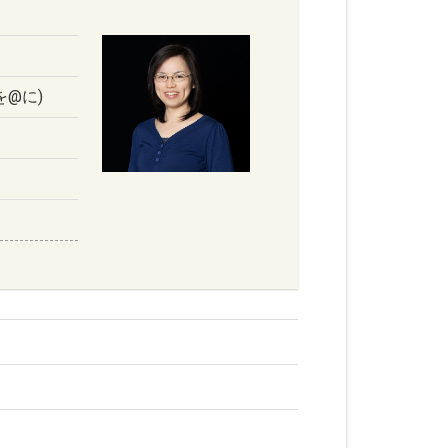
#を@に)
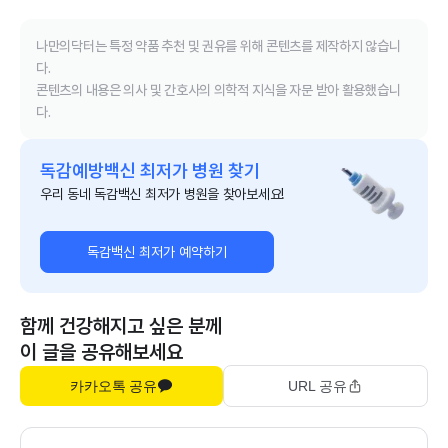
나만의닥터는 특정 약품 추천 및 권유를 위해 콘텐츠를 제작하지 않습니
다.
콘텐츠의 내용은 의사 및 간호사의 의학적 지식을 자문 받아 활용했습니
다.
독감예방백신 최저가 병원 찾기
우리 동네 독감백신 최저가 병원을 찾아보세요!
독감백신 최저가 예약하기
함께 건강해지고 싶은 분께
이 글을 공유해보세요
카카오톡 공유
URL 공유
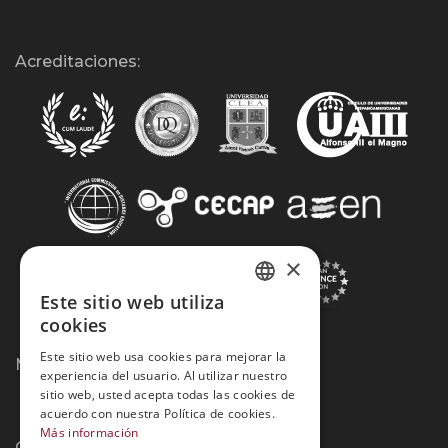
Acreditaciones:
×
Este sitio web utiliza
SPANISH
cookies
PORTUGUESE
Este sitio web usa cookies para mejorar la
Métodos de Pago:
experiencia del usuario. Al utilizar nuestro
sitio web, usted acepta todas las cookies de
acuerdo con nuestra Política de cookies.
Más información
Contacto:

________________

#### Aim of the exercise
What is needed is an exact repeat of the lines from the one containing "함께 건강해지고 싶은 분께" through the last line of the records above, both included, with pictures left out.

#### Exercise solution
함께 건강해지고 싶은 분께
이 글을 공유해보세요
카카오톡 공유
URL 공유
Acreditaciones:
×
Este sitio web utiliza
SPANISH
cookies
PORTUGUESE
Este sitio web usa cookies para mejorar la
Métodos de Pago:
experiencia del usuario. Al utilizar nuestro
sitio web, usted acepta todas las cookies de
acuerdo con nuestra Política de cookies.
Más información
Contacto:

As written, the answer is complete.